Millions of sensitive data have been compromised after a biometrics service company leaked databases that belonged to their clients, including several businesses, law enforcement agencies, government and financial institutions, and enterprises.
The data breach, which was publicly disclosed by vpnMentor cybersecurity researchers Noam Rotem and Ran Locar, involves databases linked to Suprema’s Biostar 2 security platform. The platform involved in the data leak is a web-based, business solution integrated security platform that “provides comprehensive functionality for access control and time & attendance” through a modular framework.
Biostar 2 provides clients with activity log records, remote access, and integration with third-party applications. To do this, the platform uses facial recognition and fingerprinting to identify authorized users.
Recently, the platform integrated the Nedap’s AEOS access control system and is used by more than six thousand organizations across the globe.
The client list of the platform stretches from business and enterprise companies, SMB’s, government institutions, banks, and the most popular client they have, the UK Metropolitan Police.
The researchers, who disclosed the data leak on Wednesday, said that “huge parts of Biostar 2’s database are unprotected and mostly unencrypted.” Rotem and Locar was able to perform an ElasticSearch in order to uncover the leak, but they were also able to access the database through a browser and perform searches of the exposed information.
More than 27.8 million records that comprise more than 23GB of data were leaked through the Biostar 2 database. These data belong to all the clients of the security and biometric company and include one million fingerprint records, images of users and linked facial recognition data, records of entry to secure areas, confidential employee information, user security levels and clearances, personal data of employees like emails and home address as well as their mobile device records.
To make matters worse, the database uncovered by the cybersecurity researchers also contain unencrypted and human-readable access credentials belonging to employees of Biostar clients.
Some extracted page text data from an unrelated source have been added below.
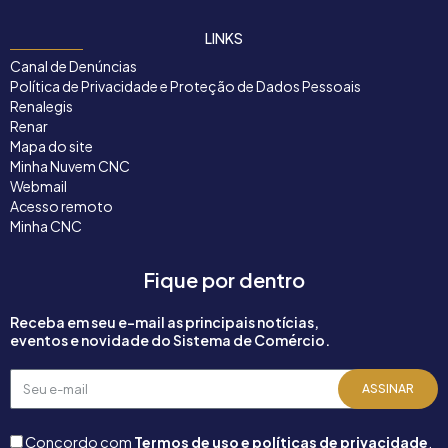
LINKS
Canal de Denúncias
Política de Privacidade e Proteção de Dados Pessoais
Renalegis
Renar
Mapa do site
Minha Nuvem CNC
Webmail
Acesso remoto
Minha CNC
Fique por dentro
Receba em seu e-mail as principais notícias,
eventos e novidade do Sistema de Comércio.
Seu
ASSINAR
e-
mail
Concordo com
Termos de uso e políticas de privacidade
.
The researchers said that this kind of data could be used by malicious attackers to gain physical access to different offices without authorizations, allowing them to enter secure areas and facilities.
vpnMentor researchers said that the those who are affected include coworking companies in the US, India, and Sri Lanka, a medical company in the UK, DIY suppliers, a traditional Chinese medical supplier, festival organizers, and human resource agencies.
The researchers highlighted how huge the impact of data leaks like this to the security of those who are affected. “Hackers can change the fingerprints of existing accounts to their own and hijack a user account to access restricted areas undetected,” the researchers say. “Hackers and other criminals could potentially create libraries of fingerprints to be used any time they want to enter somewhere without being detected.”
Amidst the growing sensitivity of the data they were able to uncover, the researchers from vpnMentor said that reaching out to the involved biometric company wasn’t welcomed. They said that they immediately reached out to Biostar 2, two days after their discovery on August 7, but the company was “generally very uncooperative throughout this process.”
Data breaches involving unencrypted login credentials similar to the Biostar data leak has since been troubling security researchers as the implications of exposing data as sensitive as passwords and access keys are enormous.
“The fact that this biometric data was stored plainly and not in hashed form raises some serious concerns and is unacceptable. Biometrics deserve greater privacy protections than traditional credentials, they’re part of you, and there’s no resetting a fingerprint or face. Once fingerprint and facial recognition data are leaked or stolen, the victim can never undo this breach of privacy. The property that makes biometrics so effective as a means of identification is also its greatest weakness. Organizations and consumers must critically appraise the organizations who they are entrusting their data to. If there are any question marks, then it’s not worth the risk and alternatives should be sought,” said Kelvin Murray, senior threat research analyst for Webroot in an email to Z6Mag.
“The nature of this breach also raises a question about penalties levied when biometric data is exposed – should these organizations be punished more severely if they were deemed to be criminally negligent with this data? As this technology is still fairly new, it will be interesting how regulatory bodies respond to these types of breaches in the future,” he added.